Teens Helping Elderly, Low-Income, Disabled Homeowners

More than 300 teens from six states will be in Central New York this week to help improve the lives of community members in need.

The students will help repair homes for homeowners in need as part of the first ever Syracuse Workcamp, which is sponsored by Group Mission Trips in Fort Collins, Colorado, and Onondaga Hill Presbyterian Church in Syracuse.

The youth, who are 14 to 20 years old, will be in CNY from June 24 to 30.

Workcamps are intensive one-week trips that help people grow in faith through service. Individuals and youth from around the country will spend one week in the CNY community performing hands-on home-repair projects for elderly, low-income, and/or disabled families.

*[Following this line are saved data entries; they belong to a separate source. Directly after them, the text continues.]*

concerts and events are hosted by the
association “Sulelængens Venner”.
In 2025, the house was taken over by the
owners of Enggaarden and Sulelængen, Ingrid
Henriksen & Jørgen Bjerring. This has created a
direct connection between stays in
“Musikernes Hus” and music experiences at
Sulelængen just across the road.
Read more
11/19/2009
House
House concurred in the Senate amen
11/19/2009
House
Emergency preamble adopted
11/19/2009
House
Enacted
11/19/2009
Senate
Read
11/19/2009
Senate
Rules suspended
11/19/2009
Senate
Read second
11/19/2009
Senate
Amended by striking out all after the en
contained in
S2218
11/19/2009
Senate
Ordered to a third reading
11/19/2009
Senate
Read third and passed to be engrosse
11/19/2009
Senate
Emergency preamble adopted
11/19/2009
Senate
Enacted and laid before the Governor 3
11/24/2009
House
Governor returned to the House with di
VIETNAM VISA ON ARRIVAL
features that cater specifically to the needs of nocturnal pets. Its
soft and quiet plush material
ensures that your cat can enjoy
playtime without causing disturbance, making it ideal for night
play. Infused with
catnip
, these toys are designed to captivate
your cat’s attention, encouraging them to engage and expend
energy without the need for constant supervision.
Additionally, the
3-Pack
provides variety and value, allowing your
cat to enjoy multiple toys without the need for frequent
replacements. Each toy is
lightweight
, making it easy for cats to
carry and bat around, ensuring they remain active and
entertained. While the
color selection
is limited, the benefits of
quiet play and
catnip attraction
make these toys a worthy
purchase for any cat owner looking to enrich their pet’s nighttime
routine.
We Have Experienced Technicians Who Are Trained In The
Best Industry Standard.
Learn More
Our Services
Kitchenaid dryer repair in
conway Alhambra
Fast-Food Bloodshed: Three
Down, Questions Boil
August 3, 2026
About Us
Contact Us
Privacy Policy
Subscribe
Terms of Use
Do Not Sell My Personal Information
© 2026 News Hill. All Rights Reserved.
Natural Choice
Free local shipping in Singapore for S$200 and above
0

The work at each home will be done by five young people, and at least one adult leader, representing many Christian denominations. Both labor and materials are free to qualifying households.

“A couple years ago when Syracuse became dubiously noted as a leader in the nation among cities with the highest poverty rate, it was clear that it was time for us to bring a workcamp here,” said the Rev. Robert Langston, the pastor of Onondaga Hill Presbyterian Church.

Langston has lead 13 groups of students to workcamps in 10 different states over the last 16 years.

“I’ve seen first-hand what happens in the kids and the community when we partner together to do something like this,” he said. “It is so powerfully transforming, on many levels.”

The West Genesee Central School District will house the volunteers during their week stay. The students will sleep and eat at West Genesee High School.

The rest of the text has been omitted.